By dusk of the fifth day the train had reached the Thet Mountains. The weather was appalling, and the rusty contraption wheezed its way through the blizzards like an asthmatic dinosaur. Dense mist came down menacingly from the tops of the mountains as darkness fell, and the whole countryside seemed to press on the train and its occupants as though attempting to crush it.

At the Bosgo Pass a heavy drift of snow on the tracks halted the train completely, and many of the passengers decanted to help clear it away. Although wolves howled eerily in the distance and hastened their work, the shovelling was done with much good humour and treated as an eccentric perk of the journey.

"I think we've earned our dinner tonight", said Hillyard, as they sat down in the restaurant car.

"Yes and I'm not putting up with any small measures tonight either", said Joby, hailing the waiter who was doing his level best to ignore him "Oi!
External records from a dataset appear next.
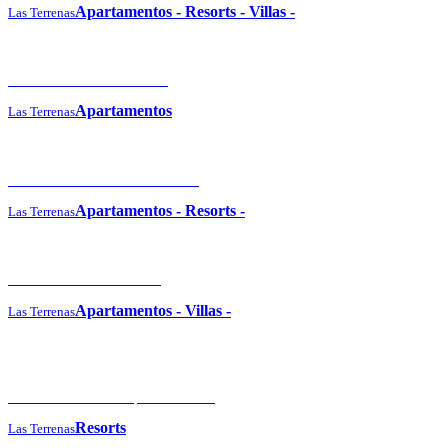
Apartamentos
-
Resorts
-
Villas
-
Las Terrenas
La Residencia del Paseo
Apartamentos
Las Terrenas
Xëliter Balcones del Atlántico
Apartamentos
-
Resorts
-
Las Terrenas
Costarena Beach Hotel
Apartamentos
-
Villas
-
Las Terrenas
Grand Bahia Principe El Portillo
Resorts
Las Terrenas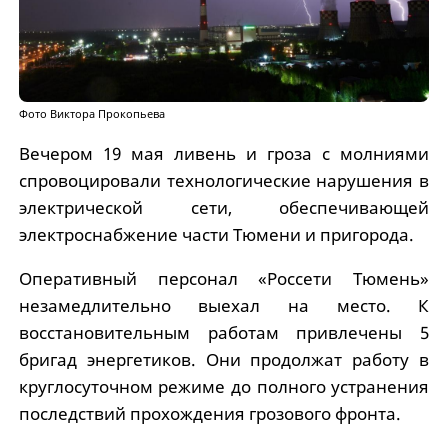
Фото Виктора Прокопьева
Вечером 19 мая ливень и гроза с молниями
спровоцировали технологические нарушения в
электрической сети, обеспечивающей
электроснабжение части Тюмени и пригорода.
Оперативный персонал «Россети Тюмень»
незамедлительно выехал на место. К
восстановительным работам привлечены 5
бригад энергетиков. Они продолжат работу в
круглосуточном режиме до полного устранения
последствий прохождения грозового фронта.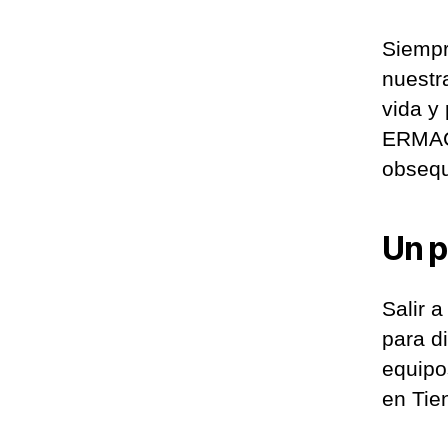
Siempr
nuestr
vida y 
ERMAC
obsequ
Un p
Salir 
para d
equipo
en Tie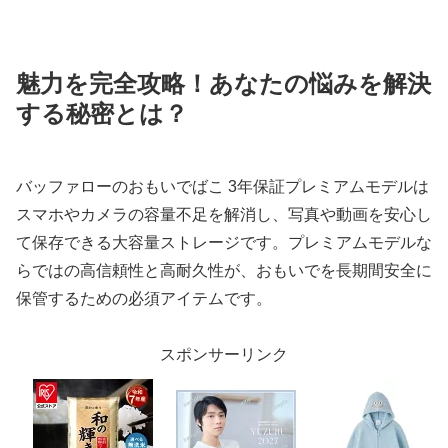
魅力を完全攻略！あなたの悩みを解決
する秘密とは？
バッファローのおもいでばこ 3年保証プレミアムモデルは
スマホやカメラの容量不足を解消し、写真や動画を安心し
て保存できる大容量ストレージです。プレミアムモデルな
らではの高信頼性と高耐久性が、おもいでを長期間安全に
保管するための必須アイテムです。
スポンサーリンク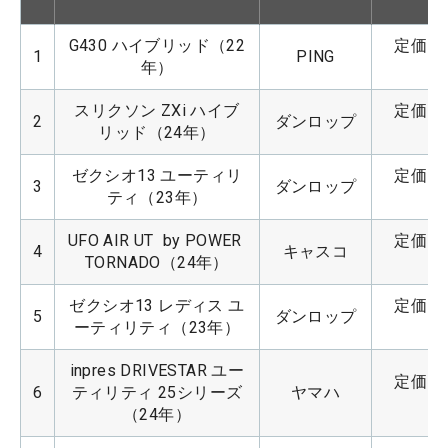
G430 ハイブリッド（22
定価：4
1
PING
年）
スリクソン ZXi ハイブ
定価：4
2
ダンロップ
リッド（24年）
ゼクシオ13 ユーティリ
定価：4
3
ダンロップ
ティ（23年）
UFO AIR UT  by POWER 
定価：4
4
キャスコ
TORNADO（24年）
ゼクシオ13 レディス ユ
定価：4
5
ダンロップ
ーティリティ（23年）
inpres DRIVESTAR ユー
定価：4
6
ティリティ 25シリーズ
ヤマハ
（24年）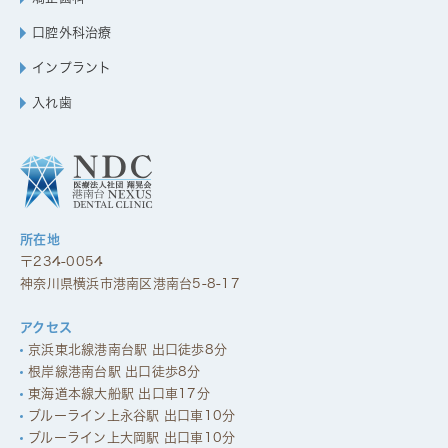
口腔外科治療
インプラント
入れ歯
所在地
〒234-0054
神奈川県横浜市港南区港南台5-8-17
アクセス
京浜東北線港南台駅 出口徒歩8分
根岸線港南台駅 出口徒歩8分
東海道本線大船駅 出口車17分
ブルーライン上永谷駅 出口車10分
ブルーライン上大岡駅 出口車10分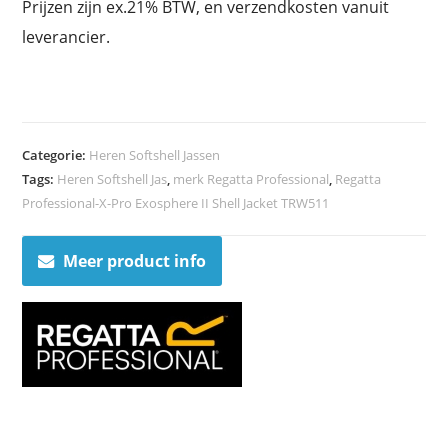
Prijzen zijn ex.21% BTW, en verzendkosten vanuit
leverancier.
Categorie:
Heren Softshell Jassen
Tags:
Heren Softshell Jas
,
merk Regatta Professional
,
Regatta
Professional-X-Pro Exosphere II Shell Jacket TRW511
Meer product info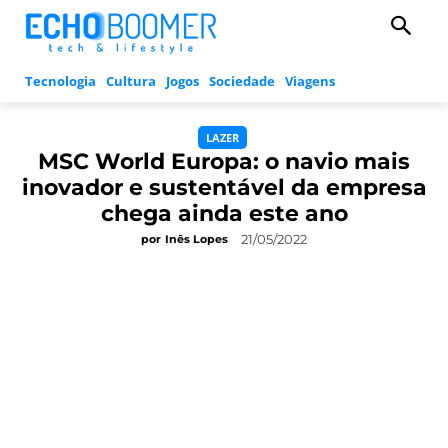
Tecnologia
Cultura
Jogos
Sociedade
Viagens
LAZER
MSC World Europa: o navio mais
inovador e sustentável da empresa
chega ainda este ano
21/05/2022
por
Inês Lopes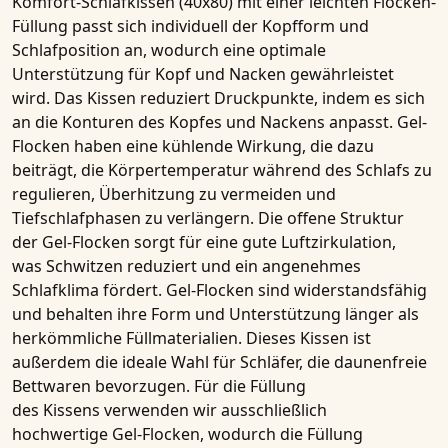
Komfort-Schlafkissen (40x80)
mit einer leichten Flocken-
Füllung passt sich individuell der Kopfform und
Schlafposition an, wodurch eine optimale
Unterstützung für Kopf und Nacken gewährleistet
wird. Das
Kissen
reduziert Druckpunkte, indem es sich
an die Konturen des Kopfes und Nackens anpasst.
Gel-
Flocken
haben eine
kühlende Wirkung
, die dazu
beiträgt, die Körpertemperatur während des Schlafs zu
regulieren, Überhitzung zu vermeiden und
Tiefschlafphasen zu verlängern. Die offene Struktur
der
Gel-Flocken
sorgt für eine gute Luftzirkulation,
was
Schwitzen reduziert
und ein angenehmes
Schlafklima fördert.
Gel-Flocken
sind widerstandsfähig
und behalten ihre Form und Unterstützung länger als
herkömmliche Füllmaterialien. Dieses
Kissen
ist
außerdem die ideale Wahl für Schläfer, die
daunenfreie
Bettwaren
bevorzugen. Für die Füllung
des
Kissens
verwenden wir ausschließlich
hochwertige
Gel-Flocken
, wodurch die Füllung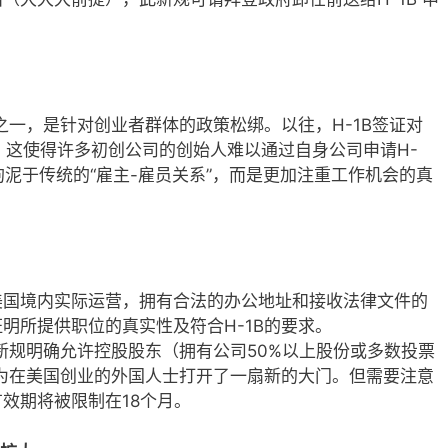
之一，是针对创业者群体的政策松绑。以往，H-1B签证对
求，这使得许多初创公司的创始人难以通过自身公司申请H-
拘泥于传统的“雇主-雇员关系”，而是更加注重工作机会的真
美国境内实际运营，拥有合法的办公地址和接收法律文件的
明所提供职位的真实性及符合H-1B的要求。
：新规明确允许控股股东（拥有公司50%以上股份或多数投票
疑为在美国创业的外国人士打开了一扇新的大门。但需要注意
效期将被限制在18个月。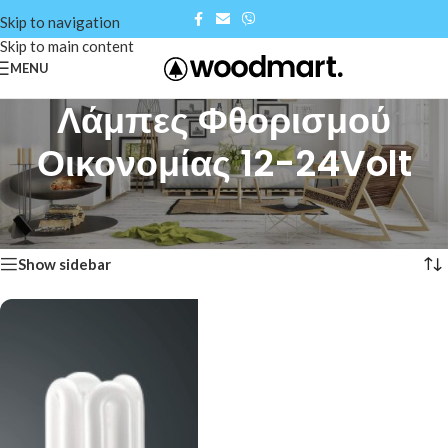
Skip to navigation
Skip to main content
MENU
Λάμπες Φθορισμού
Οικονομίας 12-24Volt
Αρχική σελίδα
/
Shop
/
Λάμπες Φθορισμού Οικονομίας 12-24Volt
Βλέπετε 1–12 από 24 αποτελέσματα
Show sidebar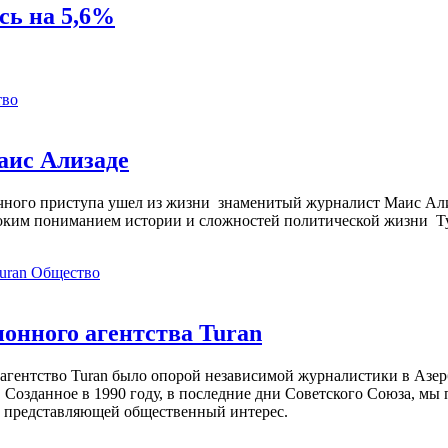
сь на 5,6%
тво
аис Ализаде
дечного приступа ушел из жизни знаменитый журналист Маис Ал
ким пониманием истории и сложностей политической жизни Т
Общество
нного агентства Turan
агентство Turan было опорой независимой журналистики в Азер
 Созданное в 1990 году, в последние дни Советского Союза, мы
, представляющей общественный интерес.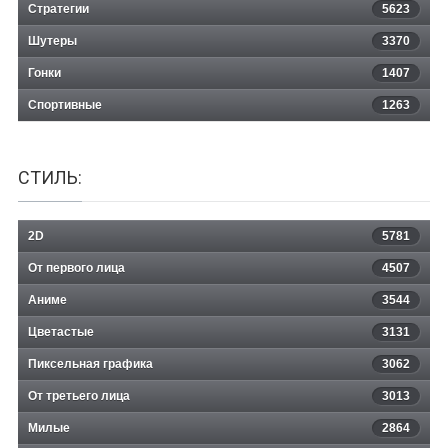
Стратегии
5623
Шутеры
3370
Гонки
1407
Спортивные
1263
СТИЛЬ:
2D
5781
От первого лица
4507
Аниме
3544
Цветастые
3131
Пиксельная графика
3062
От третьего лица
3013
Милые
2864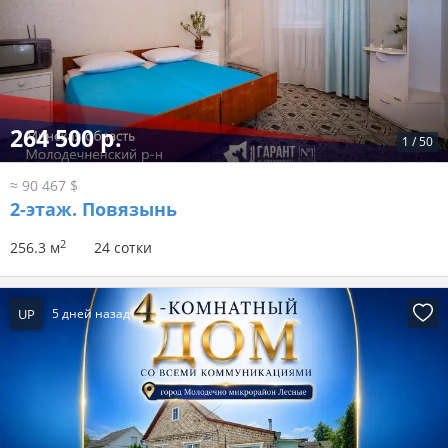
264 500 р.
1
/
50
≈ 90 467 $
2-этаж.
Повязынь
2
256.3 м
24 сотки
UP
5 дней назад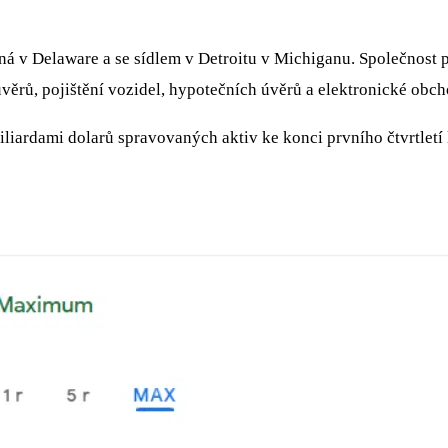
ná v Delaware a se sídlem v Detroitu v Michiganu. Společnost 
věrů, pojištění vozidel, hypotečních úvěrů a elektronické obc
iliardami dolarů spravovaných aktiv ke konci prvního čtvrtletí 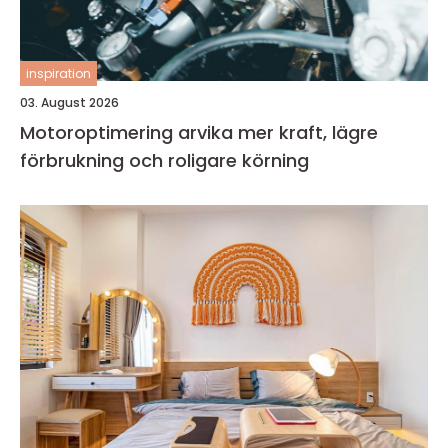
inspiration
03. August 2026
Motoroptimering arvika mer kraft, lägre
förbrukning och roligare körning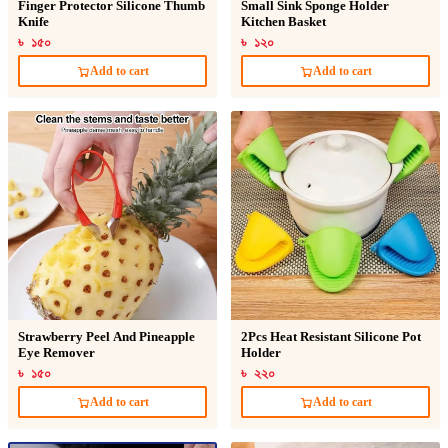
Finger Protector Silicone Thumb
Small Sink Sponge Holder
Knife
Kitchen Basket
৳ ১৫০
৳ ১২০
Add to cart
Add to cart
Strawberry Peel And Pineapple
2Pcs Heat Resistant Silicone Pot
Eye Remover
Holder
৳ ১৫০
৳ ২২০
Add to cart
Add to cart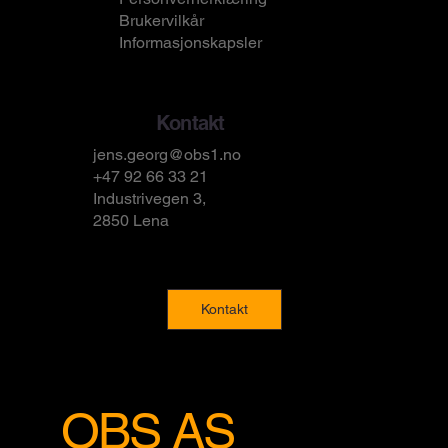
Brukervilkår
Informasjonskapsler
Kontakt
jens.georg@obs1.no
+47 92 66 33 21
Industrivegen 3,
2850 Lena
Kontakt
OBS AS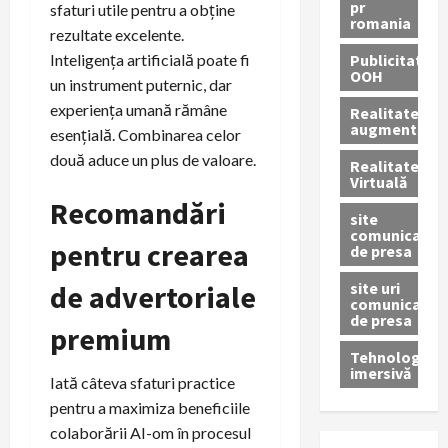
pr
sfaturi utile pentru a obține
romania
rezultate excelente.
Publicitate
Inteligența artificială poate fi
OOH
un instrument puternic, dar
experiența umană rămâne
Realitatea
augmentată
esențială. Combinarea celor
două aduce un plus de valoare.
Realitatea
Virtuală
Recomandări
site
comunicate
pentru crearea
de presa
site uri
de advertoriale
comunicate
de presa
premium
Tehnologie
imersivă
Iată câteva sfaturi practice
pentru a maximiza beneficiile
colaborării AI-om în procesul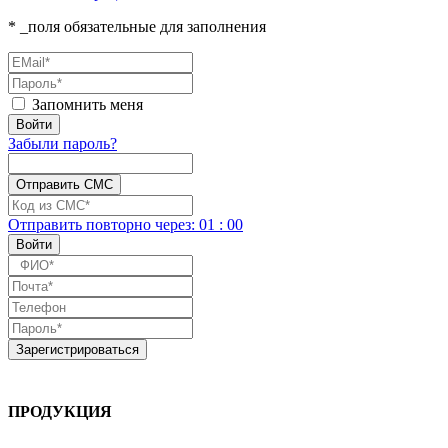
* _поля обязательные для заполнения
Запомнить меня
Забыли пароль?
Отправить повторно
через:
01
:
00
ПРОДУКЦИЯ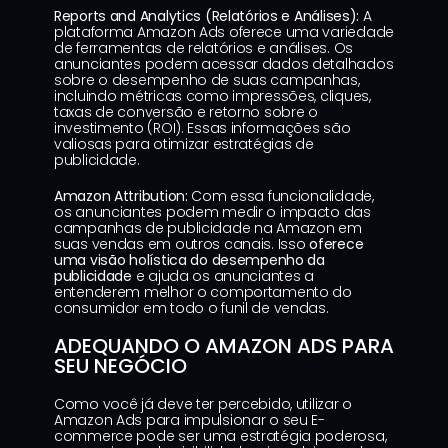
Reports and Analytics (Relatórios e Análises):
 A 
plataforma Amazon Ads oferece uma variedade 
de ferramentas de relatórios e análises. Os 
anunciantes podem acessar dados detalhados 
sobre o desempenho de suas campanhas, 
incluindo métricas como impressões, cliques, 
taxas de conversão e retorno sobre o 
investimento (ROI). Essas informações são 
valiosas para otimizar estratégias de 
publicidade.
Amazon Attribution:
 Com essa funcionalidade, 
os anunciantes podem medir o impacto das 
campanhas de publicidade na Amazon em 
suas vendas em outros canais. Isso 
oferece 
uma visão holística do desempenho da 
publicidade
 e ajuda os anunciantes a 
entenderem melhor o comportamento do 
consumidor em todo o funil de vendas.
ADEQUANDO O AMAZON ADS PARA 
SEU NEGÓCIO
Como você já deve ter percebido, utilizar o 
Amazon Ads para impulsionar o seu E-
commerce pode ser uma estratégia poderosa, 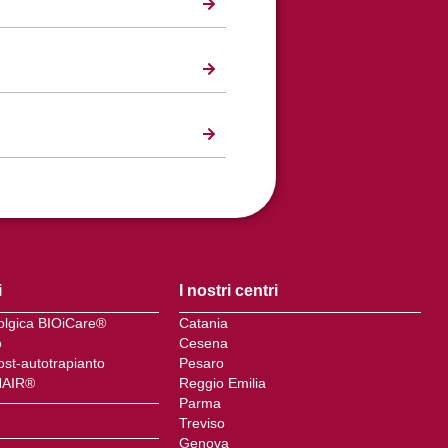
i
I nostri centri
colgica BIOiCare®
Catania
o
Cesena
ost-autotrapianto
Pesaro
HAIR®
Reggio Emilia
Parma
Treviso
Genova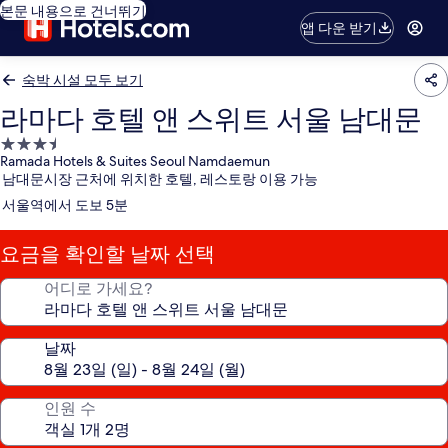
본문 내용으로 건너뛰기
앱 다운 받기
숙박 시설 모두 보기
라마다 호텔 앤 스위트 서울 남대문
3.5
Ramada Hotels & Suites Seoul Namdaemun
성
남대문시장 근처에 위치한 호텔, 레스토랑 이용 가능
급
서울역에서 도보 5분
숙
박
요금을 확인할 날짜 선택
시
설
어디로 가세요?
날짜
인원 수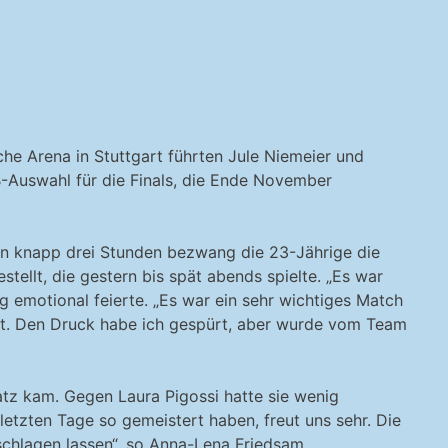
che Arena in Stuttgart führten Jule Niemeier und
B-Auswahl für die Finals, die Ende November
 In knapp drei Stunden bezwang die 23-Jährige die
estellt, die gestern bis spät abends spielte. „Es war
g emotional feierte. „Es war ein sehr wichtiges Match
sst. Den Druck habe ich gespürt, aber wurde vom Team
atz kam. Gegen Laura Pigossi hatte sie wenig
letzten Tage so gemeistert haben, freut uns sehr. Die
schlagen lassen“, so Anna-Lena Friedsam.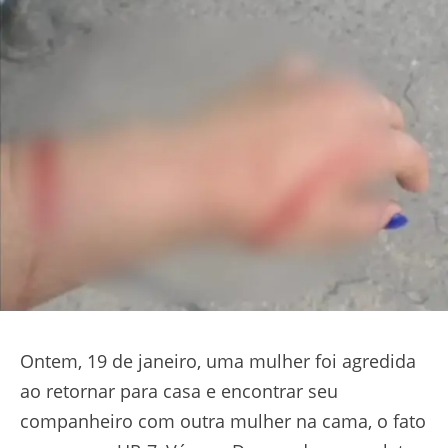
Ontem, 19 de janeiro, uma mulher foi agredida
ao retornar para casa e encontrar seu
companheiro com outra mulher na cama, o fato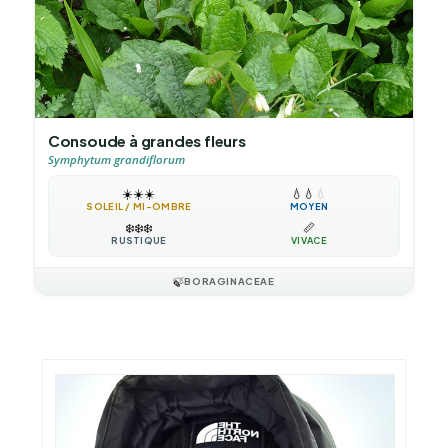
Consoude à grandes fleurs
Symphytum grandiflorum
☀️
☀️
☀️
💧
💧
💧
SOLEIL / MI-OMBRE
MOYEN
❄️
❄️
❄️
📏
RUSTIQUE
VIVACE
🍃
BORAGINACEAE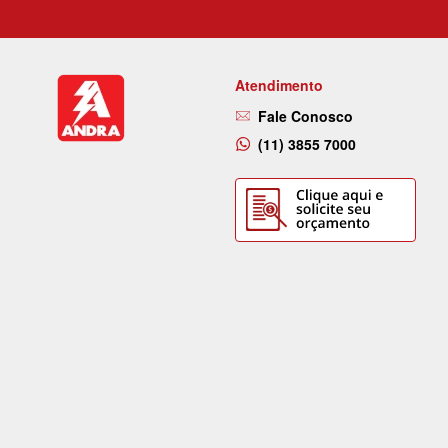
Atendimento
Fale Conosco
(11) 3855 7000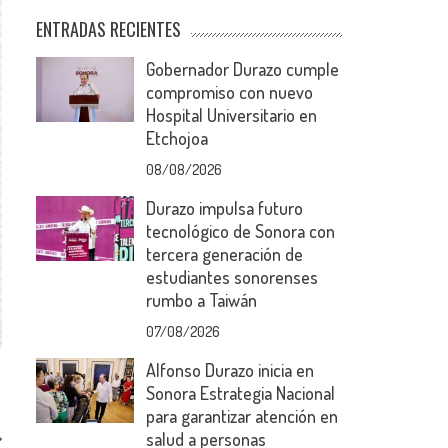
ENTRADAS RECIENTES
Gobernador Durazo cumple
compromiso con nuevo
Hospital Universitario en
Etchojoa
08/08/2026
Durazo impulsa futuro
tecnológico de Sonora con
tercera generación de
estudiantes sonorenses
rumbo a Taiwán
07/08/2026
Alfonso Durazo inicia en
Sonora Estrategia Nacional
para garantizar atención en
salud a personas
I've paid for that bottle, and I wanna see the rest of it".

The waiter walked over slowly, holding the bottle swathed in a napkin, like a newly-bathed baby. Joby snatched it from him and dismissed him with an imperious wave of his hand.

"I don't think he'll be putting you on his Christmas card list somehow", said Adam.

"I'm glad we're in here and not roaming about out there", said Kieran, peering into the blackness beyond the window.

"In spite of the filthy looks we're getting", said Hillyard "They don't think we deserve to eat in here. In fact, if Kieran wasn't with us we'd probably get slung out".

"How do they recognise him though?" asked Adam.

"We've been told for years now that the Vanquisher of Evil would come before the end of the fourth millennium, and that he would be a blond blue-eyed boy, according to legend anyway".

"So it could all just be coincidence then?" said Joby "Flannery just happens to fit the description like".

"That remains to be seen", said Hillyard "But Kieran seems to fit the bill as far as I can see".

In spite of Kieran's presence the rest of the dining-car customers were sitting as far removed from the four as possible, looking askance at the fact that they hadn't dressed for dinner. Hillyard had the impression though that their aloofness may partly have been through fear.

"They think we don't deserve to eat in here", said Adam.

"No one deserves to eat in here really", said Joby, morosely "Except perhaps Angel".

"Snobbery is alive and well at the end of the fourth millennium", said Adam "Strange. That was one of the things I was least expecting".

"You wait 'til you get to the City", Hillyard tutted "You won't have seen anything like it. There's a whole lifestyle there that only those high up in the Ministry know anything about. There are shops and restaurants that only the elite can go to".

"But why is it like that?" asked Adam.

"General shortage of the good things in life", said Hillyard "If you want it, you earn it. That's the attitude down there. The rest of us can whistle and make do. But they're on borrowed time and they know it".

"Revolution brewing?"

"No need. If we are all at the end of the line, the human race I mean, then there's going to have to be some mucking in together at some point. I can't believe the next generation, the last one probably, will tolerate this divide and rule rubbish. I hope not anyway".

"Do you really believe this is it?" said Kieran "After all, they were predicting the end of the human race in our time, and that was 2000 years ago!"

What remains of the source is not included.